Someone else had this recently, but I don't recall if it was ever solved.  First, check /etc/make.conf for options that seemed like a good idea at the time, like BATCH.  Second, make sure you have the latest ports tree installed.  Then check that ports-mgmt/dialog4ports is the latest version.

I would suggest switching to ports-mgmt/portmaster instead of portupgrade.


----------



## chavez243ca (Aug 10, 2013)

I was considering whether or not this behaviour coincided with the recent addition of dialog4ports, maybe a deinstall reinstall is worth a try.

I'm very used to portupgrade - is portmaster that much better?


----------



## fonz (Aug 10, 2013)

chavez243ca said:
			
		

> I'm very used to portupgrade - is portmaster that much better?


As far as I can tell most people do indeed prefer ports-mgmt/portmaster. And yes, ports-mgmt/dialog4ports is a fairly recent development that might occasionally break something, although in practice the problem usually turns out to be something else.
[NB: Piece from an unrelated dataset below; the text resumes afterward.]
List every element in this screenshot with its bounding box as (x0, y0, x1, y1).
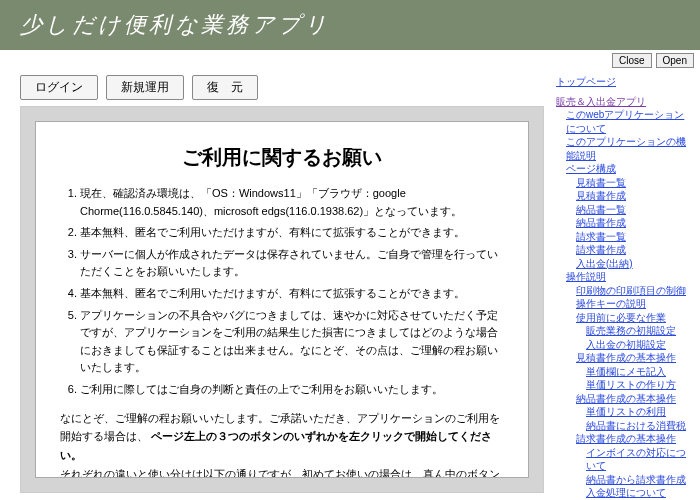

In any case, please make sure your ports tree is up to date (`portsnap fetch update`) and that dialog4ports is up to date too.

But if you've done all that and things still don't work, don't hesitate to ask either here or on the freebsd-ports mailing list.


----------



## wblock@ (Aug 10, 2013)

portmaster is better in the sense that it does not need Ruby or ruby-bdb.


----------